◆ **Work to complete**: Whenever a line in the data below includes the string "PickMyURL", copy it out.

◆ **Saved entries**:

════════

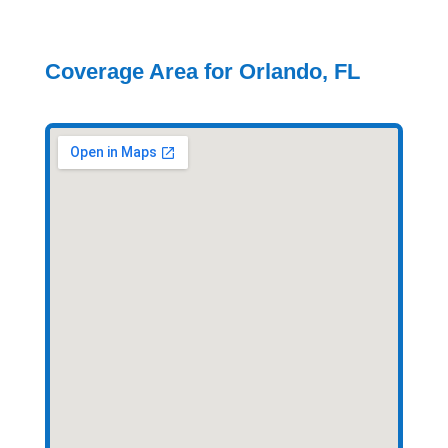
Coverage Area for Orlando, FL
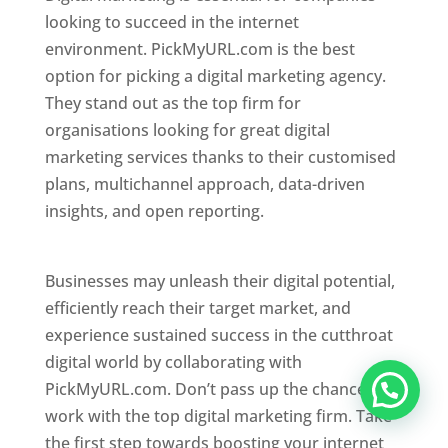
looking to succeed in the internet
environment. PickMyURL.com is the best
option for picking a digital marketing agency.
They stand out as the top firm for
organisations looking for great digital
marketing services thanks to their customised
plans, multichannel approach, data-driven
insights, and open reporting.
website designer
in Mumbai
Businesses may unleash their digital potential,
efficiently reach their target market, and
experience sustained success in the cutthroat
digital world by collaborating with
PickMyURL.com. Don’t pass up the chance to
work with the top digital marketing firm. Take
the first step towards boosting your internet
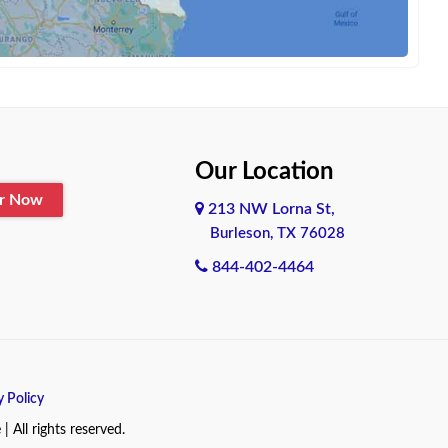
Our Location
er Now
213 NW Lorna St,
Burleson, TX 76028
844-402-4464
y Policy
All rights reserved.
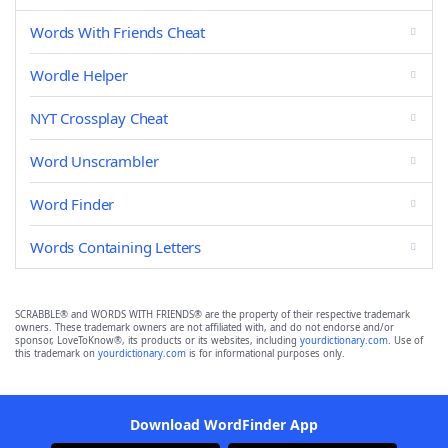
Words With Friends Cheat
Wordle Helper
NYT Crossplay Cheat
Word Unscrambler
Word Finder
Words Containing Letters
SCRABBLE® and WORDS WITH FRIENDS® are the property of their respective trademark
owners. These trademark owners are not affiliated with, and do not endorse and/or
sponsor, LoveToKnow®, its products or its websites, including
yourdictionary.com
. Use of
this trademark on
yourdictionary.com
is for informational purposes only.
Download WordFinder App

════════

◆ **Response to this exercise**:
environment. PickMyURL.com is the best
PickMyURL.com. Don’t pass up the chance to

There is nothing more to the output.